How Apple Passkeys Will Eliminate Passwords in iOS 16 and macOS Ventura
Kurt Night, Apple’s senior director of platform product marketing, and Darin Adler, VP of internet technologies at the company, recently sat down for an interview with Tom’s Guide where they talked about Passkeys and how they’re going to replace passwords for good.
Apple debuted Passkeys at WWDC 2021. However, the company is really pushing Passkeys as a full-fledged alternative to passwords with its next set of operating systems, including iOS 16, iPadOS 16, and macOS Ventura, this fall.
“Passwords are key to protecting everything we do online today, from everything we communicate to all of our finances,” said Night. “But they’re also one of the biggest attack vectors and security vulnerabilities users face today.”
Passkeys use a process called public key cryptography to enable password-free logins on apps and websites. With Passkeys, logins require a handshake between a public key stored on a web server somewhere and a private key, which is encrypted and stored locally on the user’s device. The handshake is authenticated through biometric verification via Touch ID or Face ID.
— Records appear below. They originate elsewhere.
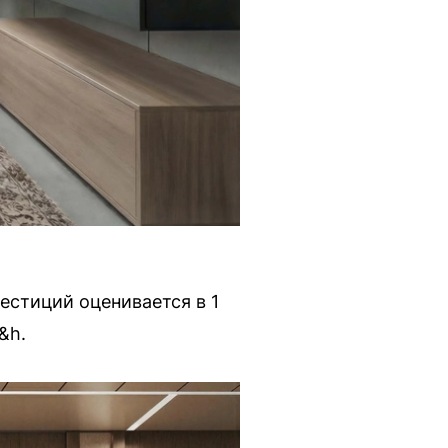
естиций оценивается в 1
&h.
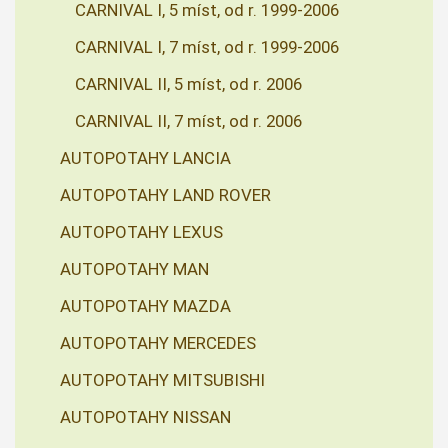
CARNIVAL I, 5 míst, od r. 1999-2006
CARNIVAL I, 7 míst, od r. 1999-2006
CARNIVAL II, 5 míst, od r. 2006
CARNIVAL II, 7 míst, od r. 2006
AUTOPOTAHY LANCIA
AUTOPOTAHY LAND ROVER
AUTOPOTAHY LEXUS
AUTOPOTAHY MAN
AUTOPOTAHY MAZDA
AUTOPOTAHY MERCEDES
AUTOPOTAHY MITSUBISHI
AUTOPOTAHY NISSAN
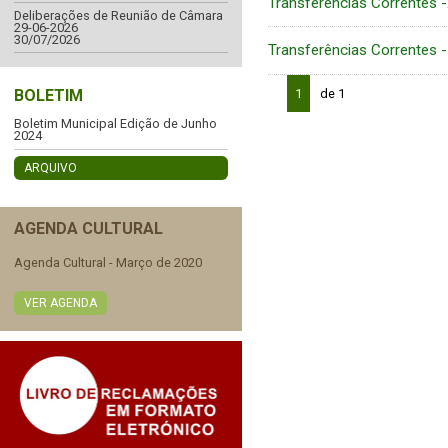
Transferências Correntes 
Deliberações de Reunião de Câmara
29-06-2026
30/07/2026
Transferências Correntes 
BOLETIM
1
de 1
Boletim Municipal Edição de Junho
2024
ARQUIVO
AGENDA CULTURAL
Agenda Cultural - Março de 2020
VER AGENDA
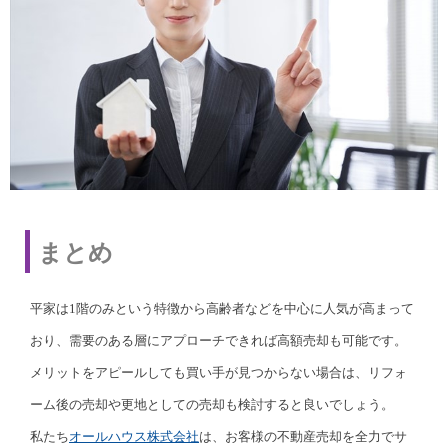
まとめ
平家は1階のみという特徴から高齢者などを中心に人気が高まって
おり、需要のある層にアプローチできれば高額売却も可能です。
メリットをアピールしても買い手が見つからない場合は、リフォ
ーム後の売却や更地としての売却も検討すると良いでしょう。
私たち
オールハウス株式会社
は、お客様の不動産売却を全力でサ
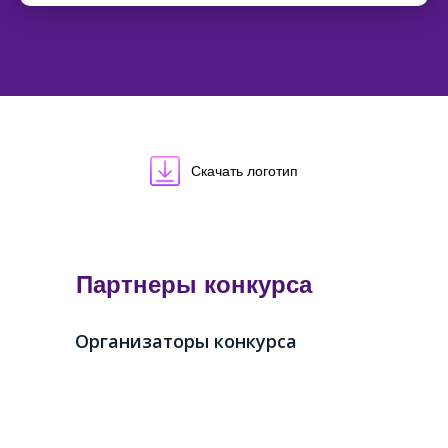
Скачать логотип
Партнеры конкурса
Организаторы конкурса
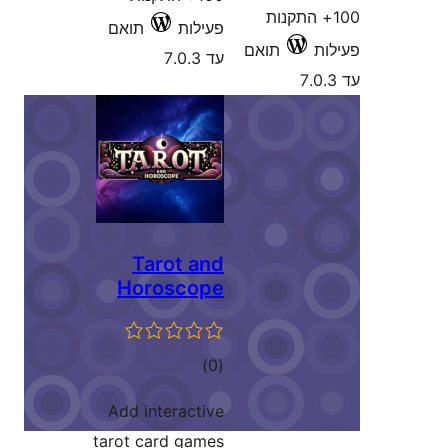
+ התקנות
פעילות
תואם
תואם
עד 7.0.3
Tarot and
Horoscope
דרוגים
)
(0
Add interactive
tarot card games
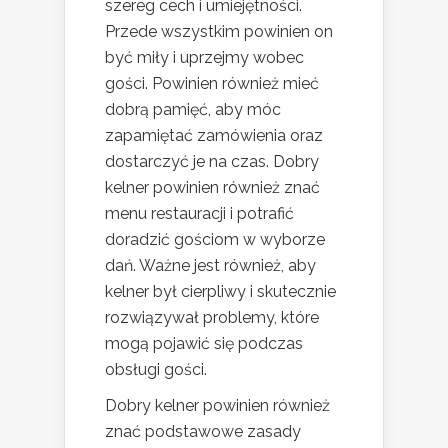
szereg cech i umiejętności.
Przede wszystkim powinien on
być miły i uprzejmy wobec
gości. Powinien również mieć
dobrą pamięć, aby móc
zapamiętać zamówienia oraz
dostarczyć je na czas. Dobry
kelner powinien również znać
menu restauracji i potrafić
doradzić gościom w wyborze
dań. Ważne jest również, aby
kelner był cierpliwy i skutecznie
rozwiązywał problemy, które
mogą pojawić się podczas
obsługi gości.
Dobry kelner powinien również
znać podstawowe zasady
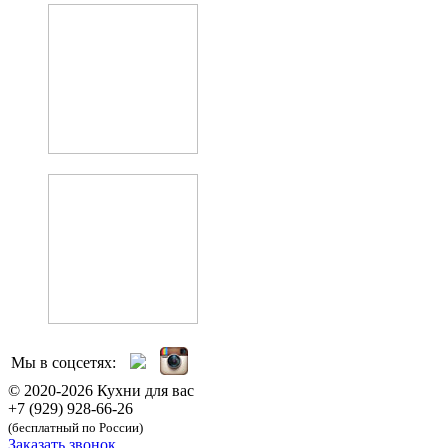
Мы в соцсетях:
© 2020-2026 Кухни для вас
+7 (929) 928-66-26
(бесплатный по России)
Заказать звонок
Passkeys are highly effective against phishing attacks since authentication is entirely biometric on the user’s end and they don’t have any sensitive passwords to give out. They also shield against data breaches, since the public key stored on the web is worthless without its corresponding private key.
“People almost always have phones with them,” said Adler. “Face ID and Touch ID verification give you the convenience and biometrics we can achieve with an iPhone. You don’t have to buy another device, but also you don’t even have to learn a new habit.”
Once a Passkey is saved, iCloud Keychain syncs it across the user’s iPhone, iPad, Mac, and Apple TV with end-to-end encryption. If a user wants to log in on an Apple device that isn’t theirs, Passkeys can be shared via AirDrop.
“iCloud Keychain made it possible, and security that before was limited to people who would be willing to carry extra hardware can be made available to everyone with the phone,” said Adler. “So I think those two things come together in a really special way.”
Passkeys also support cross-platform functionality. When you want to log in on a non-Apple device with a Passkey, the other device will generate a QR Code that can be read by your iPhone or iPad. Your Apple device will use Face ID or Touch ID to confirm that it’s you trying to sign in, and you’ll be logged in on the other device.
“The cross-platform experience is super easy,” said Night. “So say you’re someone who has an iPhone, but you want to go and log in on a windows machine. You’ll be able to get to a QR code that you will then just scan with your iPhone and then be able to use Face ID or Touch ID on your phone.”
Apple is already working with developers to bring Passkey support to third-party apps, and there appears to be significant momentum in support of adopting the new feature.
“This isn’t a future dream to replace passwords,” Night concluded. “This is something that’s going to be a road to completely replace passwords, and it’s starting now.”